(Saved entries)
Segment Open

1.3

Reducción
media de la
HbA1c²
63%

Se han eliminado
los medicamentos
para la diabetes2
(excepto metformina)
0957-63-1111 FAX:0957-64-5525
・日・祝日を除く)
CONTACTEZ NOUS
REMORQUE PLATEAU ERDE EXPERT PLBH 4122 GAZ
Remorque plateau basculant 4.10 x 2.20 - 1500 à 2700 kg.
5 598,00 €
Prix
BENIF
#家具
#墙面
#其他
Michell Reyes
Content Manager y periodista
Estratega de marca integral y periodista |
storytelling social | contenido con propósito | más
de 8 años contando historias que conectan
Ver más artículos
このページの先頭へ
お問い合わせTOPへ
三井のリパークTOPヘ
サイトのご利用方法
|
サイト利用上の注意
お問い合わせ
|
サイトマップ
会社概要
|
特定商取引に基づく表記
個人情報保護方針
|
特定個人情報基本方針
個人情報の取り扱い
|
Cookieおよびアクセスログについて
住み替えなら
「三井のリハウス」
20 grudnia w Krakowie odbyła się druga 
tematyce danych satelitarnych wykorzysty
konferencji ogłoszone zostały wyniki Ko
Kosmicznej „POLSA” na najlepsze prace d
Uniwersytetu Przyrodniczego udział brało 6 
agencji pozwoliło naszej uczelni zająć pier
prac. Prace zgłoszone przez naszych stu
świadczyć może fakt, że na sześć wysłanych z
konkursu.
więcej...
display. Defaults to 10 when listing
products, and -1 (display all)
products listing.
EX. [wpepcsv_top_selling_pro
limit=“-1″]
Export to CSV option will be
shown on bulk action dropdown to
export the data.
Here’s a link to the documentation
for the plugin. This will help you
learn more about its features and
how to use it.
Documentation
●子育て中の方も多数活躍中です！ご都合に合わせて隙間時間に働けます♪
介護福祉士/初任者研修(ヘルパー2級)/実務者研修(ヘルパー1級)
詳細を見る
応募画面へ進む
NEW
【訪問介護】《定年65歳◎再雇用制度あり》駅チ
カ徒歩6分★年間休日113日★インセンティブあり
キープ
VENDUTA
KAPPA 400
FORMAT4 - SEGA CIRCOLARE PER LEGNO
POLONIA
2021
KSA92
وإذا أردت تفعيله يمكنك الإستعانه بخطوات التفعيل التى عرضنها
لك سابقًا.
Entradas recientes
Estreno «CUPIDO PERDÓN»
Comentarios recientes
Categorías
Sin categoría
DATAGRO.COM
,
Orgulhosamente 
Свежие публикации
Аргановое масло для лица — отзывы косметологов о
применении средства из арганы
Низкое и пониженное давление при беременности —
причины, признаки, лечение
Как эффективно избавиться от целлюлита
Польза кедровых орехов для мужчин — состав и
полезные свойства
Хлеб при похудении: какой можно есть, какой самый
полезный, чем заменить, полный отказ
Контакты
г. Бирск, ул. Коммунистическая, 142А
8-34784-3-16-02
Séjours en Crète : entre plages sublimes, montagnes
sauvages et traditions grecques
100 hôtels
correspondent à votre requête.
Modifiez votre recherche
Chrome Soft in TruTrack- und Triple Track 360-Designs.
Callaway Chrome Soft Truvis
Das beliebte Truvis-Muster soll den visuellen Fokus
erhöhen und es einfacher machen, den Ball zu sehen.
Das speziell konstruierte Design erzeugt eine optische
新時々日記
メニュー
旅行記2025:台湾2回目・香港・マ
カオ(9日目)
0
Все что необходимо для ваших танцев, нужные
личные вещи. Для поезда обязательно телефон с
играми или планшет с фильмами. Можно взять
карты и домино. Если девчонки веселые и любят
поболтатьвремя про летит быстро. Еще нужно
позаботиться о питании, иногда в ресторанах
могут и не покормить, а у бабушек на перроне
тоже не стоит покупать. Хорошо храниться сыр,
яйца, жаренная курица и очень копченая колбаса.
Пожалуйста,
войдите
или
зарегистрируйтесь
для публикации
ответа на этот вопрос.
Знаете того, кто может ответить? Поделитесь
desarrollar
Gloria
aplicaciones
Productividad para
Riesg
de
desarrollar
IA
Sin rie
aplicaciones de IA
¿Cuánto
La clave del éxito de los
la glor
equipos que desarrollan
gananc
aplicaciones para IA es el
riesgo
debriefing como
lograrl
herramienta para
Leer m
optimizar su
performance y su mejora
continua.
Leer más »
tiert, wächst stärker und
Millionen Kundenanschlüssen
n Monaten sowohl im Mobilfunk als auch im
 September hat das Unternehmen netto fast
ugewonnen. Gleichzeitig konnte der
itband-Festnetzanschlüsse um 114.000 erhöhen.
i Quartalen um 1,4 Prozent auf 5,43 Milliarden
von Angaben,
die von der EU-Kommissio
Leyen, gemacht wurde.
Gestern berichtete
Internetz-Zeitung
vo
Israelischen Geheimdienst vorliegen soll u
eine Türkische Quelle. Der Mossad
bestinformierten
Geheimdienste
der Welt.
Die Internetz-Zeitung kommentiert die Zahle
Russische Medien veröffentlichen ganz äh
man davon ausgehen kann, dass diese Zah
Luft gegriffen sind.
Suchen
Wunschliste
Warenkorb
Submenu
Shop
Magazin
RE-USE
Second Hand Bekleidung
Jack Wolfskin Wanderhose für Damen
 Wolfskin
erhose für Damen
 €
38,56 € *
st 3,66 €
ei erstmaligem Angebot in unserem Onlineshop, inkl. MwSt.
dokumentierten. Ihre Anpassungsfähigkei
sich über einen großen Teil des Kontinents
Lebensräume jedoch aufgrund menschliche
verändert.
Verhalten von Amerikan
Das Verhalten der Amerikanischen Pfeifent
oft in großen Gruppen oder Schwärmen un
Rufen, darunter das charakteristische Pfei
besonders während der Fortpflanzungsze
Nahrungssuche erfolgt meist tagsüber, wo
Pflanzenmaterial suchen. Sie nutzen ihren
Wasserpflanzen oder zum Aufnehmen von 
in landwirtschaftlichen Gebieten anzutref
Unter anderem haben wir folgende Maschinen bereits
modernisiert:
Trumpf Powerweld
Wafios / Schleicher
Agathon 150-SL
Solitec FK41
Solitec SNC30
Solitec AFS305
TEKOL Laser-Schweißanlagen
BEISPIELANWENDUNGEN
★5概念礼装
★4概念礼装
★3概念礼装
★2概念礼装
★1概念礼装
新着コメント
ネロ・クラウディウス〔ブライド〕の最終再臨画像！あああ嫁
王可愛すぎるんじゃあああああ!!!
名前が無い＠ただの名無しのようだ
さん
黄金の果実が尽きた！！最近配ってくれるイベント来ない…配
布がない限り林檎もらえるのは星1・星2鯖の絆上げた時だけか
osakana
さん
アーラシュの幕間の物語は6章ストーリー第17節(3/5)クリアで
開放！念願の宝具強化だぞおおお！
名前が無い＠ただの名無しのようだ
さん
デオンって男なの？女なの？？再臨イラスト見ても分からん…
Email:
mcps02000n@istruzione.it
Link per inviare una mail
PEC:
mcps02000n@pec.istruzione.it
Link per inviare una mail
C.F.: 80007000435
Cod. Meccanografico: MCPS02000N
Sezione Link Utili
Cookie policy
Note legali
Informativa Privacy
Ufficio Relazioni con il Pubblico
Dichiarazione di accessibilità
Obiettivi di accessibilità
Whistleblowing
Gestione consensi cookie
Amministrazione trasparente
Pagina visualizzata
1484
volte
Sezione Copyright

Segment Closed

Exercise
Reproduce all of the data exactly as given.

Task output
1.3

Reducción
media de la
HbA1c²
63%

Se han eliminado
los medicamentos
para la diabetes2
(excepto metformina)
0957-63-1111 FAX:0957-64-5525
・日・祝日を除く)
CONTACTEZ NOUS
REMORQUE PLATEAU ERDE EXPERT PLBH 4122 GAZ
Remorque plateau basculant 4.10 x 2.20 - 1500 à 2700 kg.
5 598,00 €
Prix
BENIF
#家具
#墙面
#其他
Michell Reyes
Content Manager y periodista
Estratega de marca integral y periodista |
storytelling social | contenido con propósito | más
de 8 años contando historias que conectan
Ver más artículos
このページの先頭へ
お問い合わせTOPへ
三井のリパークTOPヘ
サイトのご利用方法
|
サイト利用上の注意
お問い合わせ
|
サイトマップ
会社概要
|
特定商取引に基づく表記
個人情報保護方針
|
特定個人情報基本方針
個人情報の取り扱い
|
Cookieおよびアクセスログについて
住み替えなら
「三井のリハウス」
20 grudnia w Krakowie odbyła się druga 
tematyce danych satelitarnych wykorzysty
konferencji ogłoszone zostały wyniki Ko
Kosmicznej „POLSA” na najlepsze prace d
Uniwersytetu Przyrodniczego udział brało 6 
agencji pozwoliło naszej uczelni zająć pier
prac. Prace zgłoszone przez naszych stu
świadczyć może fakt, że na sześć wysłanych z
konkursu.
więcej...
display. Defaults to 10 when listing
products, and -1 (display all)
products listing.
EX. [wpepcsv_top_selling_pro
limit=“-1″]
Export to CSV option will be
shown on bulk action dropdown to
export the data.
Here’s a link to the documentation
for the plugin. This will help you
learn more about its features and
how to use it.
Documentation
●子育て中の方も多数活躍中です！ご都合に合わせて隙間時間に働けます♪
介護福祉士/初任者研修(ヘルパー2級)/実務者研修(ヘルパー1級)
詳細を見る
応募画面へ進む
NEW
【訪問介護】《定年65歳◎再雇用制度あり》駅チ
カ徒歩6分★年間休日113日★インセンティブあり
キープ
VENDUTA
KAPPA 400
FORMAT4 - SEGA CIRCOLARE PER LEGNO
POLONIA
2021
KSA92
وإذا أردت تفعيله يمكنك الإستعانه بخطوات التفعيل التى عرضنها
لك سابقًا.
Entradas recientes
Estreno «CUPIDO PERDÓN»
Comentarios recientes
Categorías
Sin categoría
DATAGRO.COM
,
Orgulhosamente 
Свежие публикации
Аргановое масло для лица — отзывы косметологов о
применении средства из арганы
Низкое и пониженное давление при беременности —
причины, признаки, лечение
Как эффективно избавиться от целлюлита
Польза кедровых орехов для мужчин — состав и
полезные свойства
Хлеб при похудении: какой можно есть, какой самый
полезный, чем заменить, полный отказ
Контакты
г. Бирск, ул. Коммунистическая, 142А
8-34784-3-16-02
Séjours en Crète : entre plages sublimes, montagnes
sauvages et traditions grecques
100 hôtels
correspondent à votre requête.
Modifiez votre recherche
Chrome Soft in TruTrack- und Triple Track 360-Designs.
Callaway Chrome Soft Truvis
Das beliebte Truvis-Muster soll den visuellen Fokus
erhöhen und es einfacher machen, den Ball zu sehen.
Das speziell konstruierte Design erzeugt eine optische
新時々日記
メニュー
旅行記2025:台湾2回目・香港・マ
カオ(9日目)
0
Все что необходимо для ваших танцев, нужные
личные вещи. Для поезда обязательно телефон с
играми или планшет с фильмами. Можно взять
карты и домино. Если девчонки веселые и любят
поболтатьвремя про летит быстро. Еще нужно
позаботиться о питании, иногда в ресторанах
могут и не покормить, а у бабушек на перроне
тоже не стоит покупать. Хорошо храниться сыр,
яйца, жаренная курица и очень копченая колбаса.
Пожалуйста,
войдите
или
зарегистрируйтесь
для публикации
ответа на этот вопрос.
Знаете того, кто может ответить? Поделитесь
desarrollar
Gloria
aplicaciones
Productividad para
Riesg
de
desarrollar
IA
Sin rie
aplicaciones de IA
¿Cuánto
La clave del éxito de los
la glor
equipos que desarrollan
gananc
aplicaciones para IA es el
riesgo
debriefing como
lograrl
herramienta para
Leer m
optimizar su
performance y su mejora
continua.
Leer más »
tiert, wächst stärker und
Millionen Kundenanschlüssen
n Monaten sowohl im Mobilfunk als auch im
 September hat das Unternehmen netto fast
ugewonnen. Gleichzeitig konnte der
itband-Festnetzanschlüsse um 114.000 erhöhen.
i Quartalen um 1,4 Prozent auf 5,43 Milliarden
von Angaben,
die von der EU-Kommissio
Leyen, gemacht wurde.
Gestern berichtete
Internetz-Zeitung
vo
Israelischen Geheimdienst vorliegen soll u
eine Türkische Quelle. Der Mossad
bestinformierten
Geheimdienste
der Welt.
Die Internetz-Zeitung kommentiert die Zahle
Russische Medien veröffentlichen ganz äh
man davon ausgehen kann, dass diese Zah
Luft gegriffen sind.
Suchen
Wunschliste
Warenkorb
Submenu
Shop
Magazin
RE-USE
Second Hand Bekleidung
Jack Wolfskin Wanderhose für Damen
 Wolfskin
erhose für Damen
 €
38,56 € *
st 3,66 €
ei erstmaligem Angebot in unserem Onlineshop, inkl. MwSt.
dokumentierten. Ihre Anpassungsfähigkei
sich über einen großen Teil des Kontinents
Lebensräume jedoch aufgrund menschliche
verändert.
Verhalten von Amerikan
Das Verhalten der Amerikanischen Pfeifent
oft in großen Gruppen oder Schwärmen un
Rufen, darunter das charakteristische Pfei
besonders während der Fortpflanzungsze
Nahrungssuche erfolgt meist tagsüber, wo
Pflanzenmaterial suchen. Sie nutzen ihren
Wasserpflanzen oder zum Aufnehmen von 
in landwirtschaftlichen Gebieten anzutref
Unter anderem haben wir folgende Maschinen bereits
modernisiert:
Trumpf Powerweld
Wafios / Schleicher
Agathon 150-SL
Solitec FK41
Solitec SNC30
Solitec AFS305
TEKOL Laser-Schweißanlagen
BEISPIELANWENDUNGEN
★5概念礼装
★4概念礼装
★3概念礼装
★2概念礼装
★1概念礼装
新着コメント
ネロ・クラウディウス〔ブライド〕の最終再臨画像！あああ嫁
王可愛すぎるんじゃあああああ!!!
名前が無い＠ただの名無しのようだ
さん
黄金の果実が尽きた！！最近配ってくれるイベント来ない…配
布がない限り林檎もらえるのは星1・星2鯖の絆上げた時だけか
osakana
さん
アーラシュの幕間の物語は6章ストーリー第17節(3/5)クリアで
開放！念願の宝具強化だぞおおお！
名前が無い＠ただの名無しのようだ
さん
デオンって男なの？女なの？？再臨イラスト見ても分からん…
Email:
mcps02000n@istruzione.it
Link per inviare una mail
PEC:
mcps02000n@pec.istruzione.it
Link per inviare una mail
C.F.: 80007000435
Cod. Meccanografico: MCPS02000N
Sezione Link Utili
Cookie policy
Note legali
Informativa Privacy
Ufficio Relazioni con il Pubblico
Dichiarazione di accessibilità
Obiettivi di accessibilità
Whistleblowing
Gestione consensi cookie
Amministrazione trasparente
Pagina visualizzata
1484
volte
Sezione Copyright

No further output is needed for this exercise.